Science Fair Project Encyclopedia
John C. Bowen
Born in Metcalfe, Ontario , the son of Peter Bowen and Margaret Poaps, he grew up in Ottawa, Ontario. After a career in the insurance business Bowen entered politics serving first as an alderman in Edmonton during the 1920s. He ran for mayor in 1928 but was defeated. In 1921 he was elected to the provincial legislative assembly as a Liberal MLA and became House Leader but was defeated in the 1926 provincial election.
In 1937 he was appointed, by William Lyon Mackenzie King, Lieutenant-Governor of the province, two years after the Social Credit came to power under William Aberhart. He became involved in a constitutional crisis when he refused to give Royal Assent to three government bills. Two of the bills would have put the province's banks under the control of the provincial government while a third, the Accurate News and Information Act, would have forced newspapers to print government rebuttals to stories the provincial cabinet objected to. All three bills were later declared unconstitutional by the Supreme Court of Canada and the Judicial Committee of the Privy Council.

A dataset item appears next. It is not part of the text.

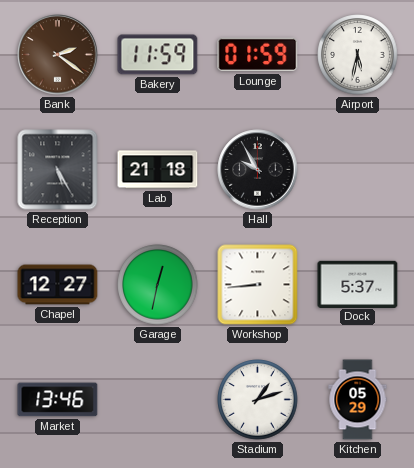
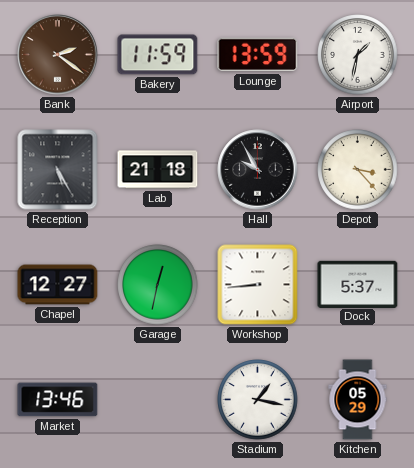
Lounge: 01:59 -> 13:59
Airport: 5:32 -> 1:32
Depot: none -> 3:23
Stadium: 1:12 -> 1:17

In 1938, Bowen even threatened to dismiss Aberhart's government, which would have been an extraordinary use of his reserve powers. The Social Credit government remained immensely popular with the Albertan people, however, so the threat was not carried out.
He was reappointed for a second term and continued to serve as Lieutenant-Governor until 1950.
On October 25, 1906, he married Edith Oliver. They had two daughters: Margaret Gwendolyn and Emma Ruth.